Create keyword dictionary

Completed

Keyword dictionaries are an efficient way to manage large lists of words that are regularly subject to change. Although you can create keyword lists in sensitive information types, keyword lists are limited in size and require modifying XML to create or edit them. Keyword dictionaries provide simpler management of keywords and at a much larger scale, supporting up to 1 MB of terms after compression in the dictionary and support of any language.

The source for keyword dictionaries can be several kinds of cleartext files, such as .txt and .csv files.

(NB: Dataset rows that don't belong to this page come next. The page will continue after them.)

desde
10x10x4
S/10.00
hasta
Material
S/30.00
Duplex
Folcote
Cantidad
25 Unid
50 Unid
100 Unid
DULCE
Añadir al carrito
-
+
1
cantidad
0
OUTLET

Configuration of keyword dictionaries can be completed from the Microsoft Purview compliance portal and via the Security & Compliance PowerShell module.

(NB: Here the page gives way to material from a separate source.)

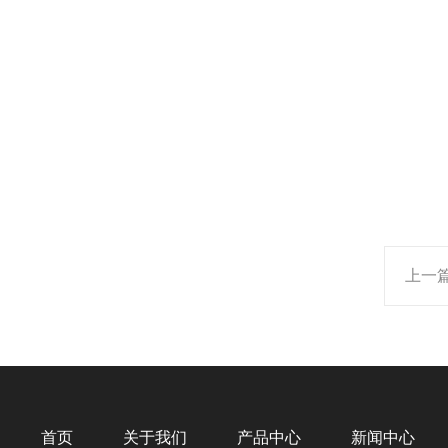
上一
首页
关于我们
产品中心
新闻中心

For detailed instructions see Create a keyword dictionary.

Keyword dictionary creation best practices

Consider the following a best practice to create your initial source keyword dictionary:

  • For a school, you can get together with a class of students to find words and phrases you don't want in an education environment.

  • For companies, you can use various options to collect:

    • Collect typical words from some departments, using Microsoft Forms

    • Collaborate with some employees, for example, from HR or legal to create a list of typical words.

    • Create an employee audit and create the list out of the outcome.

    • ​ Remember that you can edit the list, so you can improve your results by revising them regularly.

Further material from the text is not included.